Maggie had done everything she could to avoid the stifling confines of her house, where her parents seemed intent only on destroying each other. She couldn't wait to grow up, leave school and move to London with her best friend, Kate. During those few awful years, Kate's family had essentially adopted her as one of their own, and she'd spent more time with them than with her own family. Kate was small, blonde and sunny – Maggie's polar opposite in many ways – but they were as close as sisters. Kate's home was a short bus journey away in the older, more established part of town. It was less spacious and more rundown, but with much more character and warmth than the aspirational bungalow in the new suburban estate her mother clung on to so fiercely.

Perhaps it wasn't surprising, then, that Maggie's table was an almost exact replica of the one owned by Kate's family. Looking at it now, it occurred to her how obvious the connection was: eating meals with Kate's wonderful parents, Jean and Don, and Kate's older brother, David, feeling part of their tribe . . . The only time Maggie had felt anything close to safe and loved during those turbulent years.

Maggie touched the soft surface of the table wistfully, then blinked and checked her watch. Hell, what was she thinking, tidying up? There was barely any time left. She bounded up the stairs to rap on the door of her stepdaughter's bedroom. There was silence from within.

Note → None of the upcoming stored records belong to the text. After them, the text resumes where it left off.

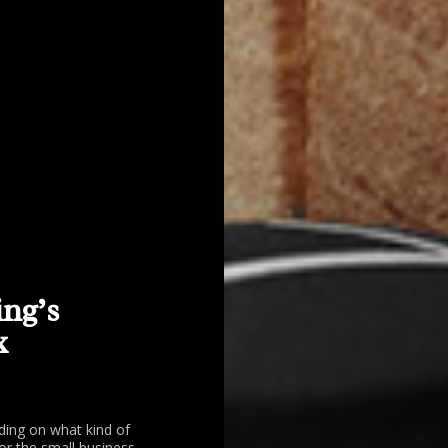
ing’s
x
ding on what kind of
or the small business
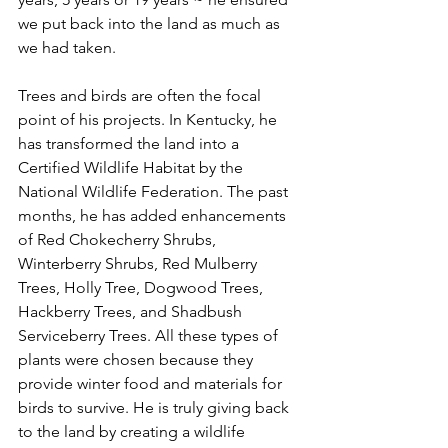
we put back into the land as much as 
we had taken. 
Trees and birds are often the focal 
point of his projects. In Kentucky, he 
has transformed the land into a 
Certified Wildlife Habitat by the 
National Wildlife Federation. The past 
months, he has added enhancements 
of Red Chokecherry Shrubs, 
Winterberry Shrubs, Red Mulberry 
Trees, Holly Tree, Dogwood Trees, 
Hackberry Trees, and Shadbush 
Serviceberry Trees. All these types of 
plants were chosen because they 
provide winter food and materials for 
birds to survive. He is truly giving back 
to the land by creating a wildlife 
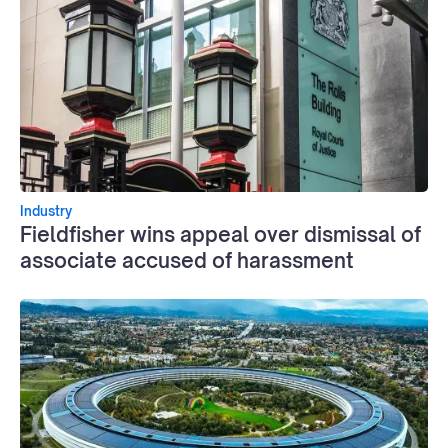
Industry
Fieldfisher wins appeal over dismissal of
associate accused of harassment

‘Stella? I've got to rush but there's sourdough on the board and granola in the cupboard. It's ten to eight.'

Maggie waited for the insults she expected to be hurled at her from behind the wooden door, but there was only silence. Stella had been getting progressively ruder and ruder over the past few weeks, and Maggie had had to take deep breaths on several occasions just to stop herself becoming caught up in a huge row.

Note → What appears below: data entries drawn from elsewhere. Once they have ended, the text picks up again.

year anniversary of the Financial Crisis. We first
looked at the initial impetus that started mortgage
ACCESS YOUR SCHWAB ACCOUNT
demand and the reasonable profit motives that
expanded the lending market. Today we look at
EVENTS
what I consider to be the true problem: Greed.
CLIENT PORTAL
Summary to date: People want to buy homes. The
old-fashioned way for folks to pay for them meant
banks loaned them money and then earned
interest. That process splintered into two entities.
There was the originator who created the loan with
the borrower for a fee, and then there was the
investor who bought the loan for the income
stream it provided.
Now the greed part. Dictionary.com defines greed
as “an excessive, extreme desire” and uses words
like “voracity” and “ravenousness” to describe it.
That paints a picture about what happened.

Maggie knocked again, tentatively cracking the door open a few inches. She peeked inside. Stella's bed was a shambles of sheets, pillows and duvet. But no surly teenager lay curled up in the messy bedclothes, and the drapes were shifting in the breeze from the open window. She must have snuck out, Maggie realised, via the low roof and fence, to avoid Tim asking her about school. There was no way she'd have been able to walk down the stairs without either Maggie or Tim noticing. She wondered, with a sinking heart, what Tim would have to say about this. Stella was meant to be studying for her exams, but judging by the state of her room – with its piles of discarded clothes, empty tea cups and crumpled chip packets – there was precious little evidence of any books, notes or studying going on at all.

Panicked, Maggie checked the time again. She couldn't call Tim – he'd go ballistic, and she didn't have the time or energy to get into a prolonged conversation about Stella. Besides, Maggie knew there was no way they'd be able to find her unruly stepdaughter if she didn't want to be found. Stella would come home when she was good and ready, the way she often did.

Thinking that she'd better close the window – at least for a semblance of household security – Maggie stepped inside the bedroom. It was strewn with a tangled collection of clothing and accessories, makeup and exercise books, and glossy magazines with lurid headlines like ‘HOW TO PLEASE YOUR MAN IN BED' and ‘TEN TIPS FOR TOP ORGASMS'. Stepping over a pile of dirty underwear and T-shirts to close the window, Maggie felt sick imagining Pearl stumbling across Stella's magazines – she could almost read already, and the graphic pictures of half-naked models inside left little to the imagination.